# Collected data
__________________________________________________

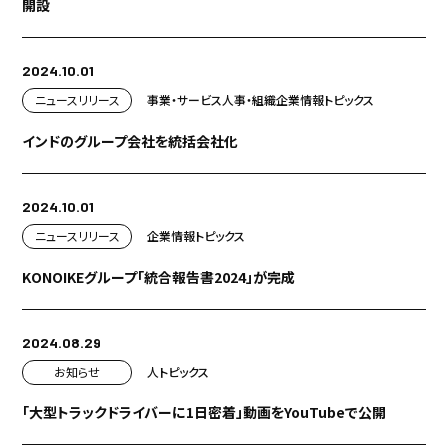
開設
2024.10.01
ニュースリリース
事業・サービス
人事・組織
企業情報
トピックス
インドのグループ会社を統括会社化
2024.10.01
ニュースリリース
企業情報
トピックス
KONOIKEグループ「統合報告書2024」が完成
2024.08.29
お知らせ
人
トピックス
「大型トラックドライバーに1日密着」動画をYouTubeで公開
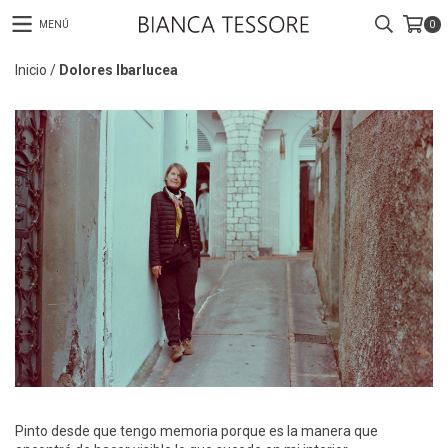
MENÚ
0
Inicio
/
Dolores Ibarlucea
Pinto desde que tengo memoria porque es la manera que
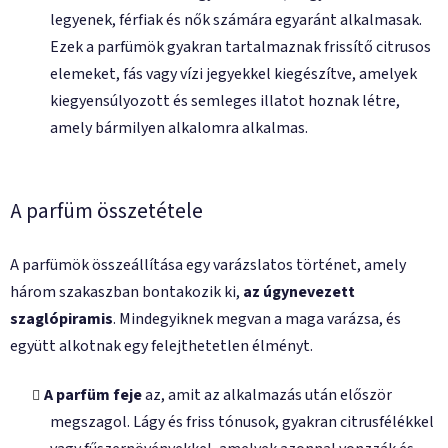
legyenek, férfiak és nők számára egyaránt alkalmasak.
Ezek a parfümök gyakran tartalmaznak frissítő citrusos
elemeket, fás vagy vízi jegyekkel kiegészítve, amelyek
kiegyensúlyozott és semleges illatot hoznak létre,
amely bármilyen alkalomra alkalmas.
A parfüm összetétele
A parfümök összeállítása egy varázslatos történet, amely
három szakaszban bontakozik ki,
az úgynevezett
szaglópiramis
. Mindegyiknek megvan a maga varázsa, és
együtt alkotnak egy felejthetetlen élményt.
A parfüm feje
az, amit az alkalmazás után először
megszagol. Lágy és friss tónusok, gyakran citrusfélékkel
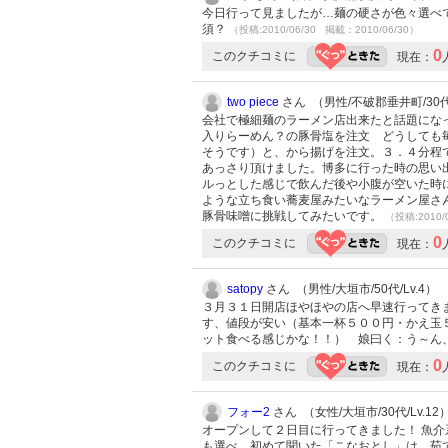
今日行って見ましたが…麺の硬さが色々選べて
須？
（投稿:2010/06/30 掲載：2010/06/30）
0
このクチコミに
現在：
two piece
さん （男性/不破郡垂井町/30代/
会社で極細麺のラーメン店出来たと話題にな
入りらーめん？の豚骨塩を注文 どうしても
そうです）と、から揚げを注文。３．４分程
あっさり頂けました。博多に行った時の思い
ルっとした感じで飲んだ後や小腹が空いた時
ような立ち食い蕎麦屋みたいなラーメン屋さ
豚骨味噌に挑戦してみたいです。
（投稿:2010/
0
このクチコミに
現在：
satopy
さん （男性/大垣市/50代/Lv.4）
３月３１日開店ほやほやの店へ早速行ってき
す、値段が安い（基本一杯５００円・かえ玉
ット食べる感じかな！！） 娘曰く：う～ん
0
このクチコミに
現在：
フォー2
さん （女性/大垣市/30代/Lv.12
オープンして２日目に行ってきました！ 魚
も選べ、初めて聞いた「こなおとし」は、茹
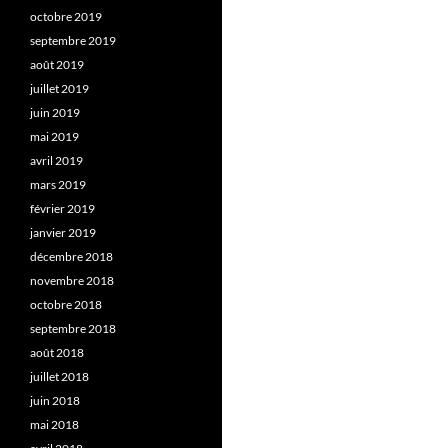
octobre 2019
septembre 2019
août 2019
juillet 2019
juin 2019
mai 2019
avril 2019
mars 2019
février 2019
janvier 2019
décembre 2018
novembre 2018
octobre 2018
septembre 2018
août 2018
juillet 2018
juin 2018
mai 2018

__________________________________________________

# Task directions
Copy every entry above exactly as it stands, but leave the pictures out.

# Solution for this task
開設
2024.10.01
ニュースリリース
事業・サービス
人事・組織
企業情報
トピックス
インドのグループ会社を統括会社化
2024.10.01
ニュースリリース
企業情報
トピックス
KONOIKEグループ「統合報告書2024」が完成
2024.08.29
お知らせ
人
トピックス
「大型トラックドライバーに1日密着」動画をYouTubeで公開
MENÚ
0
Inicio
/
Dolores Ibarlucea
Pinto desde que tengo memoria porque es la manera que
legyenek, férfiak és nők számára egyaránt alkalmasak.
Ezek a parfümök gyakran tartalmaznak frissítő citrusos
elemeket, fás vagy vízi jegyekkel kiegészítve, amelyek
kiegyensúlyozott és semleges illatot hoznak létre,
amely bármilyen alkalomra alkalmas.
A parfüm összetétele
A parfümök összeállítása egy varázslatos történet, amely
három szakaszban bontakozik ki,
az úgynevezett
szaglópiramis
. Mindegyiknek megvan a maga varázsa, és
együtt alkotnak egy felejthetetlen élményt.
A parfüm feje
az, amit az alkalmazás után először
megszagol. Lágy és friss tónusok, gyakran citrusfélékkel
今日行って見ましたが…麺の硬さが色々選べて
須？
（投稿:2010/06/30 掲載：2010/06/30）
0
このクチコミに
現在：
two piece
さん （男性/不破郡垂井町/30代/
会社で極細麺のラーメン店出来たと話題にな
入りらーめん？の豚骨塩を注文 どうしても
そうです）と、から揚げを注文。３．４分程
あっさり頂けました。博多に行った時の思い
ルっとした感じで飲んだ後や小腹が空いた時
ような立ち食い蕎麦屋みたいなラーメン屋さ
豚骨味噌に挑戦してみたいです。
（投稿:2010/
0
このクチコミに
現在：
satopy
さん （男性/大垣市/50代/Lv.4）
３月３１日開店ほやほやの店へ早速行ってき
す、値段が安い（基本一杯５００円・かえ玉
ット食べる感じかな！！） 娘曰く：う～ん
0
このクチコミに
現在：
フォー2
さん （女性/大垣市/30代/Lv.12
オープンして２日目に行ってきました！ 魚
も選べ、初めて聞いた「こなおとし」は、茹
octobre 2019
septembre 2019
août 2019
juillet 2019
juin 2019
mai 2019
avril 2019
mars 2019
février 2019
janvier 2019
décembre 2018
novembre 2018
octobre 2018
septembre 2018
août 2018
juillet 2018
juin 2018
mai 2018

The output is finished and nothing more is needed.